RECORDED INFORMATION —
━━━
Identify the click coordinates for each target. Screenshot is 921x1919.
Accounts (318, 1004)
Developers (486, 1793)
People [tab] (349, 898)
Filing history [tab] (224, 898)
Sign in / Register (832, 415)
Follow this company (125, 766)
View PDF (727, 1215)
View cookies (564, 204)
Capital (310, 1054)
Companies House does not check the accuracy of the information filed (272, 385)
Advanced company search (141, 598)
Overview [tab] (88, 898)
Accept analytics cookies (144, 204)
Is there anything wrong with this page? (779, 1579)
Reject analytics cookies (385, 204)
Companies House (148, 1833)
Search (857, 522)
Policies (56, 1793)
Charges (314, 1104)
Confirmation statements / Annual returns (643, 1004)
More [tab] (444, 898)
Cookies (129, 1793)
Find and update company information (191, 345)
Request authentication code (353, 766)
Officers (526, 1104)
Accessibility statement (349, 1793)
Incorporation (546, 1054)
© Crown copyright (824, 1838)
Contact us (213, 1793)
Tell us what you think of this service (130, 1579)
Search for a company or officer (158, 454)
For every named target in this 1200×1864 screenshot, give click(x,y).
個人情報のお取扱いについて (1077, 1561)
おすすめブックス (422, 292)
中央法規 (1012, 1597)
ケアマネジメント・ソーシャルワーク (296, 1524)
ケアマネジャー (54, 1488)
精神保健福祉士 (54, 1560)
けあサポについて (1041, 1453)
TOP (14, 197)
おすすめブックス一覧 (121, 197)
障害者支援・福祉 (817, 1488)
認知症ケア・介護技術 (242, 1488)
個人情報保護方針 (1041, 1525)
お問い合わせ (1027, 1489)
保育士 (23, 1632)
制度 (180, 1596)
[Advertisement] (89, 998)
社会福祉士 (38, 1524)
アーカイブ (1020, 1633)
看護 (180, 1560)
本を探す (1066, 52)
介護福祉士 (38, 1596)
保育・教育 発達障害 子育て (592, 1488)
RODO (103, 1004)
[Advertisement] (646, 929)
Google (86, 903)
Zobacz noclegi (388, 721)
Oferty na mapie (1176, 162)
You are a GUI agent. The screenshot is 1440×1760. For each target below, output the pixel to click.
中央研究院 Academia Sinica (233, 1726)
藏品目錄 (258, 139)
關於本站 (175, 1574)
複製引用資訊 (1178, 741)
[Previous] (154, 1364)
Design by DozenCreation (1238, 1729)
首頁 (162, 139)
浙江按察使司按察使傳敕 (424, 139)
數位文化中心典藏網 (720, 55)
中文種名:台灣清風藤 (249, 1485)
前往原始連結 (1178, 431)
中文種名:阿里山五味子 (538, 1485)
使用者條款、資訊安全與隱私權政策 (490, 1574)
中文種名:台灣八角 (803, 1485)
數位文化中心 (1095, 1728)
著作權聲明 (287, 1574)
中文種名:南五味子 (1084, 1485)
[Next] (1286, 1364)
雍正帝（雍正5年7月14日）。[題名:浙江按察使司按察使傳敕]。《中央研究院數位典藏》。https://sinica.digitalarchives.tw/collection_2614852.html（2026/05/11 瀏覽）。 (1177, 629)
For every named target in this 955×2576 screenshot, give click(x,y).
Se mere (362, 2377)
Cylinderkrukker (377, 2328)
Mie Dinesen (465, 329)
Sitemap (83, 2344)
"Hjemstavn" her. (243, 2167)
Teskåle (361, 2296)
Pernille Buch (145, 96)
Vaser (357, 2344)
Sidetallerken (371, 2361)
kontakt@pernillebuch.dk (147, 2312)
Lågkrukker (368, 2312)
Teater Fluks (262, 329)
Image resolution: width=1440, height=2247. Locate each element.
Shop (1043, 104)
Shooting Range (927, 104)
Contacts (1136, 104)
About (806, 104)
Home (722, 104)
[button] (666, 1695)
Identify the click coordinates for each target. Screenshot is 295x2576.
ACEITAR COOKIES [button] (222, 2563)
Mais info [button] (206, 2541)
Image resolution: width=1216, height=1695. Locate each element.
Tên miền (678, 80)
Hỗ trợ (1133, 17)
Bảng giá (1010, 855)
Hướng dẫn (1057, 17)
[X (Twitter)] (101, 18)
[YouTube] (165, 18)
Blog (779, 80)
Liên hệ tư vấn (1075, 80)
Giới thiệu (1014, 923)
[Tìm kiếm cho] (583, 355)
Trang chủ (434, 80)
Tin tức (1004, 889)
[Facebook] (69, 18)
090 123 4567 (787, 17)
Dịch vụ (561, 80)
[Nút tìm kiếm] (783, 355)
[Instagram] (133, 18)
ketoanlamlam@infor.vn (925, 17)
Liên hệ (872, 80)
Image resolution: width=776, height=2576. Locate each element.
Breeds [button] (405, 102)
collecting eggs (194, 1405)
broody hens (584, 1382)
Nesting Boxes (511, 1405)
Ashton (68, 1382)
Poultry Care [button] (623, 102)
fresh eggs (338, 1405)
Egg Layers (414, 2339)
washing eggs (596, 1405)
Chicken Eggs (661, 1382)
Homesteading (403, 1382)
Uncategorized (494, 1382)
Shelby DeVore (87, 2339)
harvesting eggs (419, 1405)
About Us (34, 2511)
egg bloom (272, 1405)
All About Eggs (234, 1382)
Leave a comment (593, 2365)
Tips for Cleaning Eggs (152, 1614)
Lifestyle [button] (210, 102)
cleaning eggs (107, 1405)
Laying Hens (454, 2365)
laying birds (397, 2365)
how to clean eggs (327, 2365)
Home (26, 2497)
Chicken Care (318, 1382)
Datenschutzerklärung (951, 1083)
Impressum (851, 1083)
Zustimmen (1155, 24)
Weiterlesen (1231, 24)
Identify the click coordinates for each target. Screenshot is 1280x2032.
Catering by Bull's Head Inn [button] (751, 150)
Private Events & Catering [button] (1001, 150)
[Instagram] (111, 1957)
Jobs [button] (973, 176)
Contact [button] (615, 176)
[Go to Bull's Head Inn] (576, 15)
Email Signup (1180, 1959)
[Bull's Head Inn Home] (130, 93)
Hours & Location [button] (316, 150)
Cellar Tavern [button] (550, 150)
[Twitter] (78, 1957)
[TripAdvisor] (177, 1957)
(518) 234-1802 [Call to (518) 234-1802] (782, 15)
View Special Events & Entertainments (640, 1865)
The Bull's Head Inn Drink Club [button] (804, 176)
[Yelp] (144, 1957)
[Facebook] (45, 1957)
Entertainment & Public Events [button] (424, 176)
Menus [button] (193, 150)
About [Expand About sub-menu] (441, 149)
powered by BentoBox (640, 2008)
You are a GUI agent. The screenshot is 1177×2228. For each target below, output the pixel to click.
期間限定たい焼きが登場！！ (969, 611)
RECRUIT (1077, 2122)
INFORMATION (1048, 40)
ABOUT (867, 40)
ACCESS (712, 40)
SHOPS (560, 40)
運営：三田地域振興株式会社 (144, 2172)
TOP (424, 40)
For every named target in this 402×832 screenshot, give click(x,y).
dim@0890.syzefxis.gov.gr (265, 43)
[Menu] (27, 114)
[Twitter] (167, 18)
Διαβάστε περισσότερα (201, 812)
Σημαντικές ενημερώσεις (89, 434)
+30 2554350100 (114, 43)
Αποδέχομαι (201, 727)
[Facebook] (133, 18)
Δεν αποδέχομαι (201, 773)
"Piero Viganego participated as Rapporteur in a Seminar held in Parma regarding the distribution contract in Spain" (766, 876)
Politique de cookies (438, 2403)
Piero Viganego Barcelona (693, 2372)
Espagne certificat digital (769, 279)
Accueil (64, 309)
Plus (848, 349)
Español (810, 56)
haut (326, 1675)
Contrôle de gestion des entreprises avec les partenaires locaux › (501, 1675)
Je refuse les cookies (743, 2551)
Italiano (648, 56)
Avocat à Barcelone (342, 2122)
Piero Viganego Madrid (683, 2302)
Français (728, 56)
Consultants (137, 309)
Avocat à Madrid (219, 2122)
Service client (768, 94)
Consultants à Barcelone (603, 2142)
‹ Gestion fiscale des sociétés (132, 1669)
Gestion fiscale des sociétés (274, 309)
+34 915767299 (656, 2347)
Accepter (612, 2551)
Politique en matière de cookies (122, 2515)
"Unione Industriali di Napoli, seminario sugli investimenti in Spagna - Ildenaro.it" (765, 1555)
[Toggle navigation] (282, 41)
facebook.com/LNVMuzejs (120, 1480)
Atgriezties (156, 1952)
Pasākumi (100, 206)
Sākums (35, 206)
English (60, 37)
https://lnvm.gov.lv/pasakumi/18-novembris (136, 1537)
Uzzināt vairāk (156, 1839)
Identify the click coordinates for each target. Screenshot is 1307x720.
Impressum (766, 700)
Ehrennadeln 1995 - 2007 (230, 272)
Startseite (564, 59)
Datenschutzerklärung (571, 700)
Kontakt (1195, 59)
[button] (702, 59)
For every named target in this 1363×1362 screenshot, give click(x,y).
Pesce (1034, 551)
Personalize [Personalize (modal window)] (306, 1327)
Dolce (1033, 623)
━━━
AIM OF THE TASK —
Give back exactly the lines of the listing above that run from the line with "使用者條款、資訊安全與隱私權政策 (490, 1574)" to the line with "Teater Fluks (262, 329)", inclusive.

ANSWER —
使用者條款、資訊安全與隱私權政策 (490, 1574)
中文種名:台灣八角 (803, 1485)
數位文化中心 (1095, 1728)
著作權聲明 (287, 1574)
中文種名:南五味子 (1084, 1485)
[Next] (1286, 1364)
雍正帝（雍正5年7月14日）。[題名:浙江按察使司按察使傳敕]。《中央研究院數位典藏》。https://sinica.digitalarchives.tw/collection_2614852.html（2026/05/11 瀏覽）。 (1177, 629)
For every named target in this 955×2576 screenshot, give click(x,y).
Se mere (362, 2377)
Cylinderkrukker (377, 2328)
Mie Dinesen (465, 329)
Sitemap (83, 2344)
"Hjemstavn" her. (243, 2167)
Teskåle (361, 2296)
Pernille Buch (145, 96)
Vaser (357, 2344)
Sidetallerken (371, 2361)
kontakt@pernillebuch.dk (147, 2312)
Lågkrukker (368, 2312)
Teater Fluks (262, 329)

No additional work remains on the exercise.